"Does divorce make people happy?"

The simple answer seems to be no. It seems that most unhappy marriages will get better as long as the spouses have a commitment to commitment (and were in a community with a similar view towards commitment)

Many currently happily married spouses have had extended periods of marital unhappiness, often for quite serious reasons, including alcoholism, infidelity, verbal abuse, emotional neglect, depression, illness, and work reversals. Why did these marriages survive where other marriages did not? The marital endurance ethic appears to play a big role. Many spouses said that their marriages got happier, not because they and their partner resolved problems but because they stubbornly outlasted them. With time, they told us, many sources of conflict and distress eased. Spouses in this group also generally had a low opinion of the benefits of divorce, as well as friends and family members who supported the importance of staying married.

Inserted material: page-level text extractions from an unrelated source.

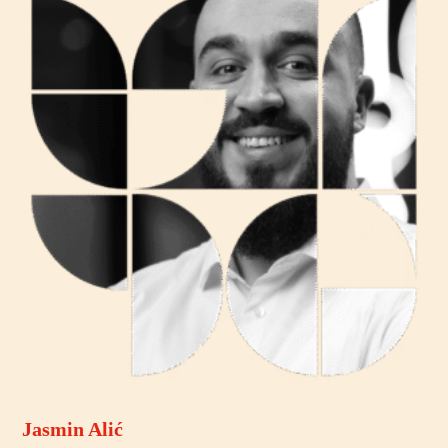
Jasmin Alić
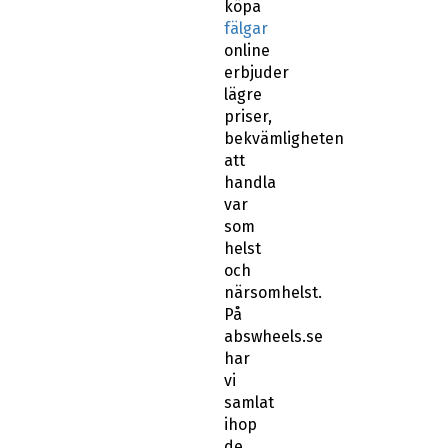
köpa
fälgar
online
erbjuder
lägre
priser,
bekvämligheten
att
handla
var
som
helst
och
närsomhelst.
På
abswheels.se
har
vi
samlat
ihop
de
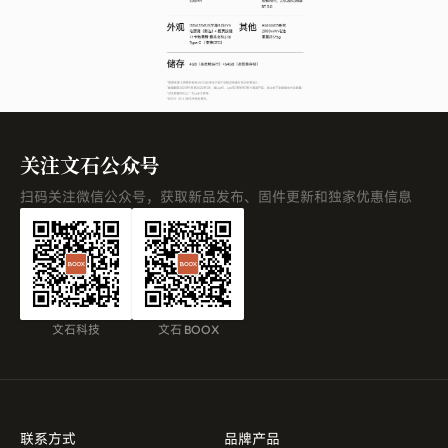
关注文石公众号
扫码关注微信公众号，获取新品发布、固件更新和独家优惠信息
文石科技
文石 BOOX
联系方式
品牌产品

It's also interesting how useless much modern marriage counselling seems to be, and the final sentence is almost noteworthy:

Spouses who turned their marriages around seldom reported that counseling played a key role. When husbands behaved badly, value-neutral counseling was not reported by any spouse to be helpful. Instead wives in these marriages appeared to seek outside help from others to pressure the husband to change his behavior. Men displayed a strong preference for religious counselors over secular counselors, in part because they believed these counselors would not encourage divorce.